Yeah, we're back in Alhambra, parked on the pinched, narrow street outside 22 Champion Place, a quirky, old two-story house built in 1910. It used to belong to a Western artist named Frank Tenney Johnson, who died in 1939.

His wife, Vinnie, died in  December 1956, and since they had no children, she left everything to her sister, Evalyn, and her son, James. Evalyn had been living by herself at the house since 1952, when she divorced her husband, Clarence, a janitor for the Monrovia school district, and her sister went into a sanitarium.
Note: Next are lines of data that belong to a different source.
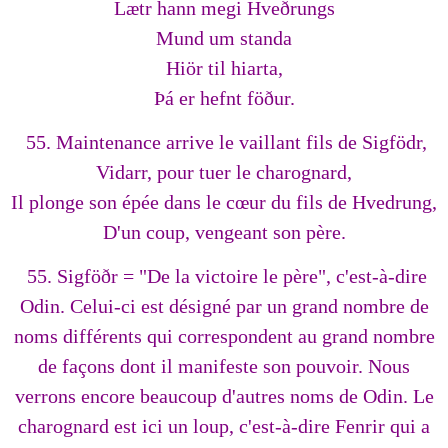
Lætr hann megi Hveðrungs
Mund um standa
Hiör til hiarta,
Þá er hefnt föður.
55. Maintenance arrive le vaillant fils de Sigfödr,
Vidarr, pour tuer le charognard,
Il plonge son épée dans le cœur du fils de Hvedrung,
D'un coup, vengeant son père.
55. Sigföðr = "De la victoire le père", c'est-à-dire
Odin. Celui-ci est désigné par un grand nombre de
noms différents qui correspondent au grand nombre
de façons dont il manifeste son pouvoir. Nous
verrons encore beaucoup d'autres noms de Odin. Le
charognard est ici un loup, c'est-à-dire Fenrir qui a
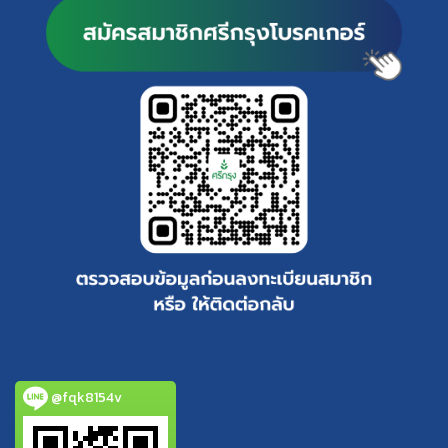
@fqk8154v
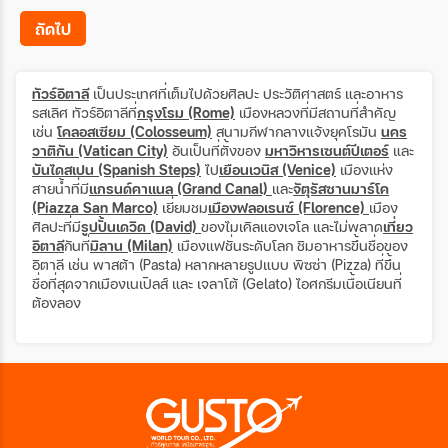
ถัดไป
ทัวร์อิตาลี
เป็นประเทศที่เต็มไปด้วยศิลปะ ประวัติศาสตร์ และอาหาร
รสเลิศ ทัวร์อิตาลีที่
กรุงโรม (Rome)
เมืองหลวงที่มีสถานที่สำคัญ
เช่น
โคลอสเซียม (Colosseum)
สนามกีฬากลางแจ้งยุคโรมัน
นคร
วาติกัน (Vatican City)
อันเป็นที่ตั้งของ
มหาวิหารเซนต์ปีเตอร์
และ
บันไดสเปน (Spanish Steps)
ไป
เยือนเวนิส (Venice)
เมืองแห่ง
สายน้ำที่มี
แกรนด์คาแนล (Grand Canal)
และ
จัตุรัสซานมาร์โค
(Piazza San Marco)
เยี่ยมชม
เมืองฟลอเรนซ์ (Florence)
เมือง
ศิลปะที่มี
รูปปั้นเดวิด (David)
ของไมเคิลแองเจโล และไม่พลาด
เที่ยว
อิตาลี
กันที่
มิลาน (Milan)
เมืองแฟชั่นระดับโลก ชิมอาหารขึ้นชื่อของ
อิตาลี เช่น พาสต้า (Pasta) หลากหลายรูปแบบ พิซซ่า (Pizza) ที่ขึ้น
ชื่อที่สุดจากเมืองเนเปิลส์ และ เจลาโต้ (Gelato) ไอศกรีมเนื้อเนียนที่
ต้องลอง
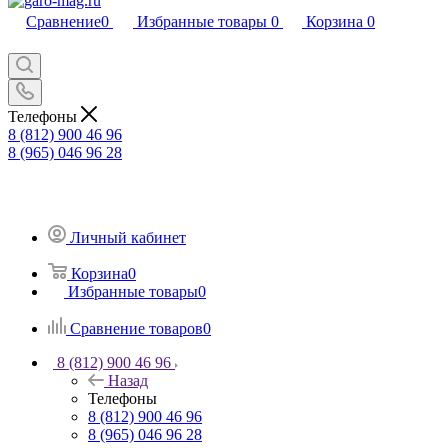
Сравнение
0
Избранные товары
0
Корзина
0
Телефоны
8 (812) 900 46 96
8 (965) 046 96 28
Личный кабинет
Корзина
0
Избранные товары
0
Сравнение товаров
0
8 (812) 900 46 96
Назад
Телефоны
8 (812) 900 46 96
8 (965) 046 96 28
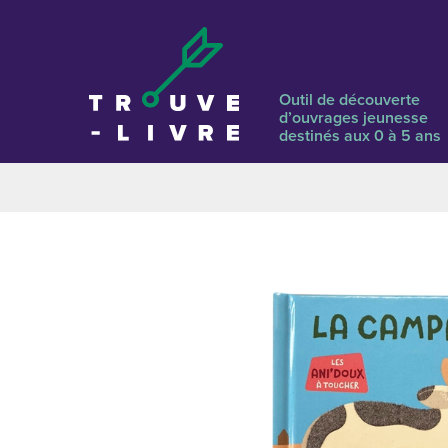
Outil de découverte
d’ouvrages jeunesse
destinés aux 0 à 5 ans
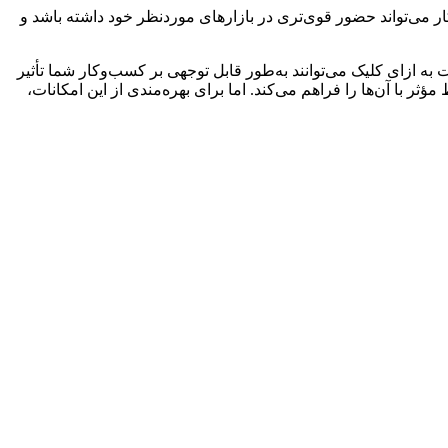
 کسب‌و‌کار می‌تواند حضور قوی‌تری در بازارهای موردنظر خود داشته باشد و
 به ازای کلیک می‌توانند به‌طور قابل‌ توجهی بر کسب‌وکار شما تأثیر
ر با آن‌ها را فراهم می‌کند. اما برای بهره‌مندی از این امکانات،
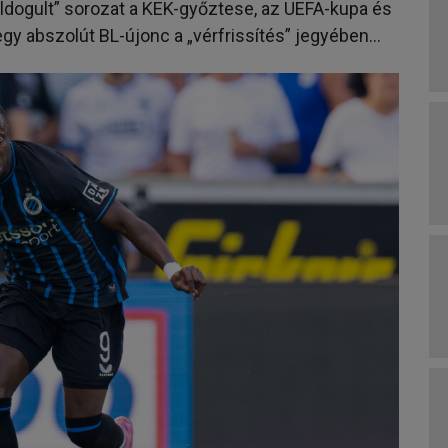
ldogult” sorozat a KEK-győztese, az UEFA-kupa és
egy abszolút BL-újonc a „vérfrissítés” jegyében...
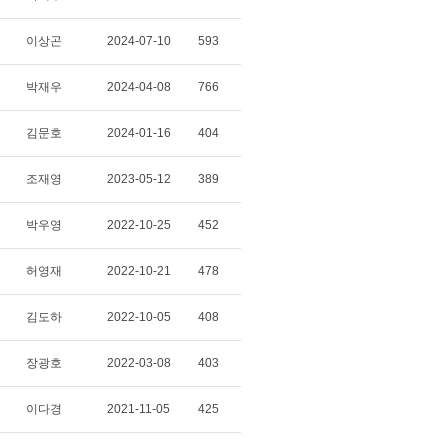
이상곤
2024-07-10
593
박재우
2024-04-08
766
김문호
2024-01-16
404
조재영
2023-05-12
389
박우영
2022-10-25
452
허영재
2022-10-21
478
김도하
2022-10-05
408
장광호
2022-03-08
403
이다경
2021-11-05
425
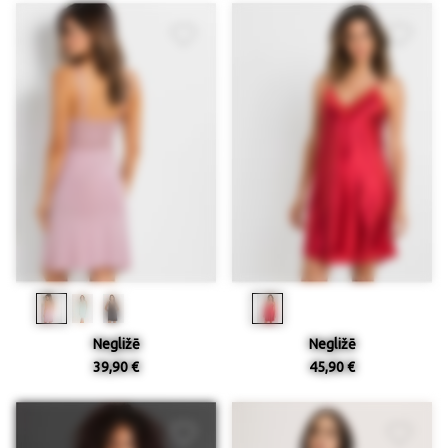
Negližē
Negližē
39,90 €
45,90 €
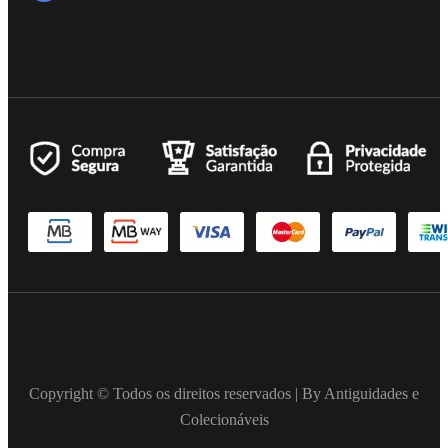
Copyright © Todos os direitos reservados | By Antiguidades e
Colecionáveis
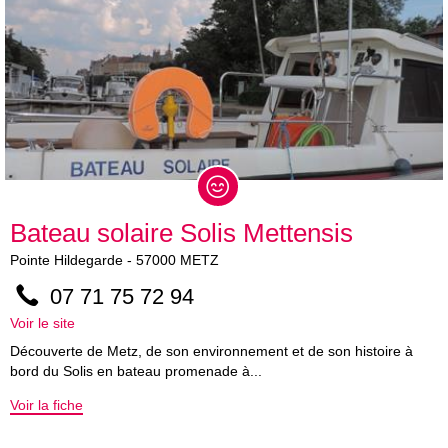
Bateau solaire Solis Mettensis
Pointe Hildegarde
-
57000
METZ
07 71 75 72 94
Voir le site
Découverte de Metz, de son environnement et de son histoire à
bord du Solis en bateau promenade à...
Voir la fiche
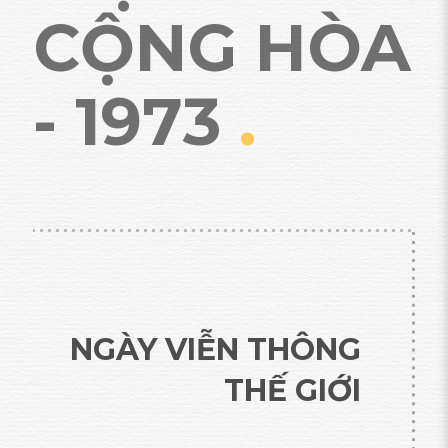
CỘNG HÒA
- 1973
.
NGÀY VIỄN THÔNG
THẾ GIỚI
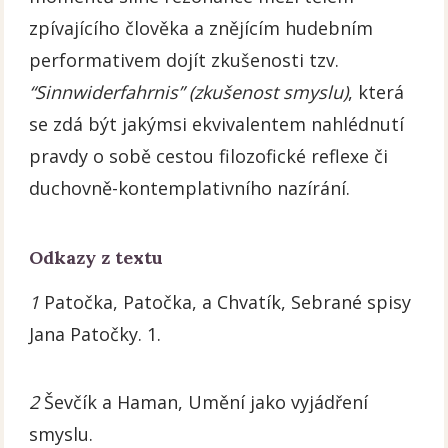
zpívajícího člověka a znějícím hudebním
performativem dojít zkušenosti tzv.
“Sinnwiderfahrnis” (zkušenost smyslu)
, která
se zdá být jakýmsi ekvivalentem nahlédnutí
pravdy o sobě cestou filozofické reflexe či
duchovně-kontemplativního nazírání.
Odkazy z textu
1
Patočka, Patočka, a Chvatík, Sebrané spisy
Jana Patočky. 1.
2
Ševčík a Haman, Umění jako vyjádření
smyslu.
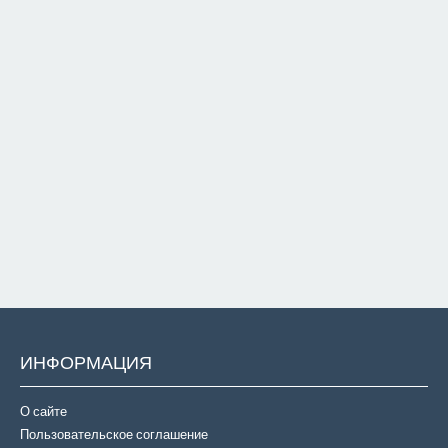
ИНФОРМАЦИЯ
О сайте
Пользовательское соглашение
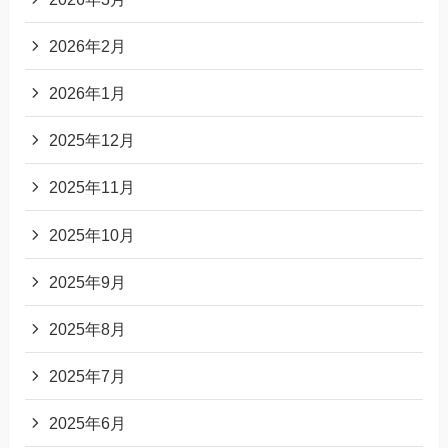
2026年2月
2026年1月
2025年12月
2025年11月
2025年10月
2025年9月
2025年8月
2025年7月
2025年6月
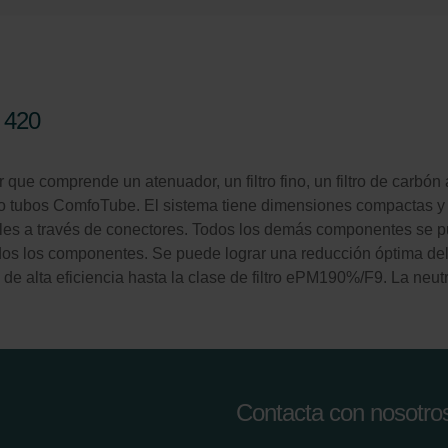
 420
e comprende un atenuador, un filtro fino, un filtro de carbón 
o tubos ComfoTube. El sistema tiene dimensiones compactas y 
nales a través de conectores. Todos los demás componentes se p
dos los componentes. Se puede lograr una reducción óptima del 
s de alta eficiencia hasta la clase de filtro ePM190%/F9. La neu
Contacta con nosotro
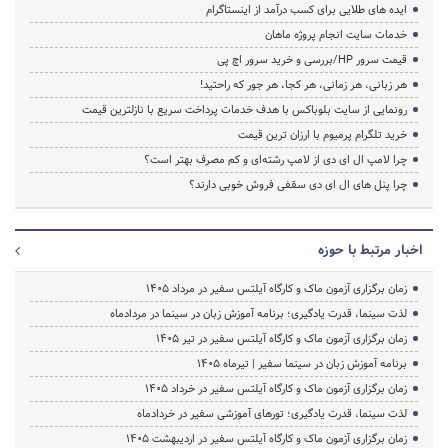
ایده های طلایی برای کسب درآمد از اینستاگرام
خدمات سایت انجام پروژه ماهان
قیمت سرور HP/بررسی و خرید سرور اچ پی
هر زبانی، هر زمانی، هر کجا، هر جور که راحتید!
رونمایی از سایت بلوباکس با هدف خدمات پرداخت سریع با نازلترین قیمت
خرید تلگرام پرمیوم با ارزان ترین قیمت
چرا لامپ ال ای دی از لامپ رشته‌ای و کم مصرف بهتر است؟
چرا پنل های ال ای دی سقفی فروش خوبی دارند؟
اخبار مرتبط با حوزه
زمان برگزاری آزمون ماک و کارگاه آیلتس سفیر در مرداد 1405
لذت سینما، قدرت یادگیری؛ برنامه آموزش زبان در سینما در مردادماه
زمان برگزاری آزمون ماک و کارگاه آیلتس سفیر در تیر 1405
برنامه آموزش زبان در سینما سفیر | تیرماه ۱۴۰۵
زمان برگزاری آزمون ماک و کارگاه آیلتس سفیر در خرداد 1405
لذت سینما، قدرت یادگیری؛ تورهای آموزشی سفیر در خردادماه
زمان برگزاری آزمون ماک و کارگاه آیلتس سفیر در اردیبهشت 1405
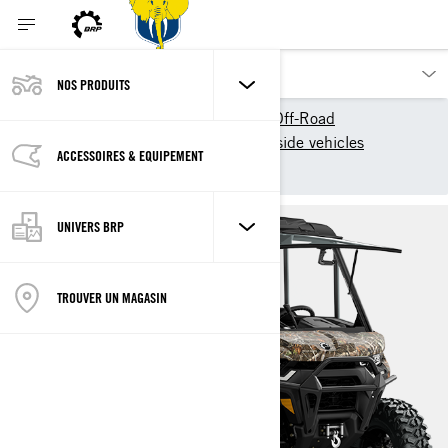
NOS PRODUITS
Nos produits
Can-Am Off-Road
Models 2024
Side-by-side vehicles
ACCESSOIRES & EQUIPEMENT
Defender
UNIVERS BRP
TROUVER UN MAGASIN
Let's go inside. Keep your hands in your pockets and don't move anything. Notice as we head toward the house that there's a little building to the side with a basement. I think that was Johnson's studio, but that's just a guess. It could be a garage.

How about that? The front door is unlocked. The house is loaded with Johnson's paintings--lots and lots of cowboys.

Notice the vacuum cleaner, and a couple of cushions that have been pulled off the sofa, as if someone was doing housework. There's a TV tray upset on a pile of newspapers.

Let's go upstairs and look in the bedroom.

That's Evalyn in the bed with the covers pulled up to her chin. Her son will tell the papers that her face is black. She was 67.

Police will find out that she's entirely dressed except for one shoe. Her hands are tied tightly behind her back with a piece of wire with brown plastic insulation.  She's been strangled with some pink cloth that was apparently torn from a woman's half-slip. The medical examiner, Dr. Frederick Newbarr, will find that she was knocked unconscious first.

 

1957_0531_rockwell

1957_champion02 Let's go out into what I'll call the studio. Norman Rockwell spent a few weeks working here in 1945. Now it's full of old junk. The only thing new is down in the basement: another piece of wire, with yellow plastic insulation instead of brown, and connectors on either end.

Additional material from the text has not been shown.